Amazon threatens Signal over censorship circumvention plans

Signal says that Amazon is threatening to suspend the company's AWS account over its plans to circumvent censorship. The company published an email it received from Amazon over the matter, one that states, "We will immediately suspend your use of CloudFront if you use third party domains without their permissions to masquerade as that third party."

Signal is an encryption-based messaging app known for its secure messaging service. Because of its security measures, the app has been banned in multiple countries, including Qatar, Egypt, and Oman. The company behind Signal offers a basic explanation of the technology behind it and how countries block access to it:

Like most modern services, Signal does not have a single static IP address that ISPs can filter ... This can make it more difficult for a censor to identify traffic based on IP address alone. Unfortunately, a TLS handshake fully exposes the target hostname in plaintext, since the hostname is included in the SNI header in the clear. This remains the case even in TLS 1.3, and it gives a censor all they need.

However, Signal explains, a method of circumvention known as domain fronting makes it possible to trick the blocking attempts by making it look like a connection is being made with a different domain. Signal previously used domain fronting via Google App Engine to get around the censorship in the countries blocking access.

Google had notified Signal of plans to put a stop to domain fronting via "internal changes," prompting the company to turn to Amazon instead.

With Google no longer an option, we decided to look for popular domains in censored regions that were on CloudFront instead.
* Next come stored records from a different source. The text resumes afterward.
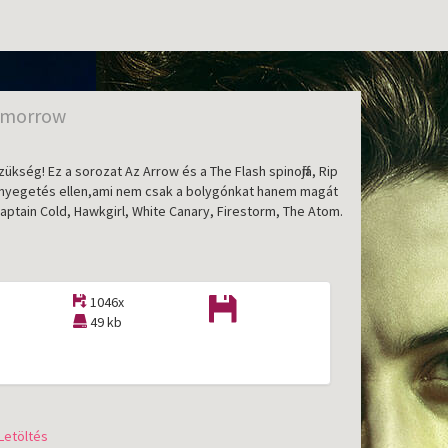
omorrow
ség! Ez a sorozat Az Arrow és a The Flash spinoffja, Rip
enyegetés ellen,ami nem csak a bolygónkat hanem magát
aptain Cold, Hawkgirl, White Canary, Firestorm, The Atom.
1046x
49 kb
Letöltés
Nothing is anywhere near as popular as Google, but there were a few sites that used CloudFront in the Alexa top 50 or 100. We're an open source project, so the commit switching from GAE to CloudFront was public. Someone saw the commit and submitted it to HN. That post became popular, and apparently people inside Amazon saw it too.

Once aware of the plans, Amazon fired off an email to Signal, advising the company that it doesn't have permission to use the intended Souq.com domain for its domain fronting practice. Signal argues that it doesn't believe it is violating the terms of service, arguing that it isn't falsifying the origin of the traffic when the clients connect to CloudFront, nor is it using the SSL certificate for any domain other than its own.

At the end of the day, Signal points out that its interpretation doesn't matter and that domain fronting for this purpose "is now largely non-viable."